Page images and extracted text:
------------------------

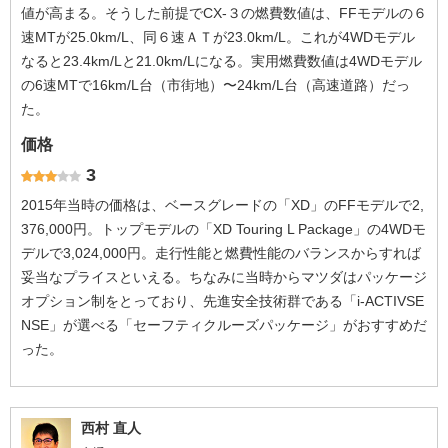
値が高まる。そうした前提でCX-３の燃費数値は、FFモデルの６
速MTが25.0km/L、同６速ＡＴが23.0km/L。これが4WDモデル
なると23.4km/Lと21.0km/Lになる。実用燃費数値は4WDモデル
の6速MTで16km/L台（市街地）〜24km/L台（高速道路）だっ
た。
価格
3
2015年当時の価格は、ベースグレードの「XD」のFFモデルで2,
376,000円。トップモデルの「XD Touring L Package」の4WDモ
デルで3,024,000円。走行性能と燃費性能のバランスからすれば
妥当なプライスといえる。ちなみに当時からマツダはパッケージ
オプション制をとっており、先進安全技術群である「i-ACTIVSE
NSE」が選べる「セーフティクルーズパッケージ」がおすすめだ
った。
西村 直人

------------------------

Set down exactly the line that holds "なると23.4km/Lと21.0km/Lになる。実用燃費数値は4WDモデル" and all lines after it to the end of the data.

Task output -
なると23.4km/Lと21.0km/Lになる。実用燃費数値は4WDモデル
の6速MTで16km/L台（市街地）〜24km/L台（高速道路）だっ
た。
価格
3
2015年当時の価格は、ベースグレードの「XD」のFFモデルで2,
376,000円。トップモデルの「XD Touring L Package」の4WDモ
デルで3,024,000円。走行性能と燃費性能のバランスからすれば
妥当なプライスといえる。ちなみに当時からマツダはパッケージ
オプション制をとっており、先進安全技術群である「i-ACTIVSE
NSE」が選べる「セーフティクルーズパッケージ」がおすすめだ
った。
西村 直人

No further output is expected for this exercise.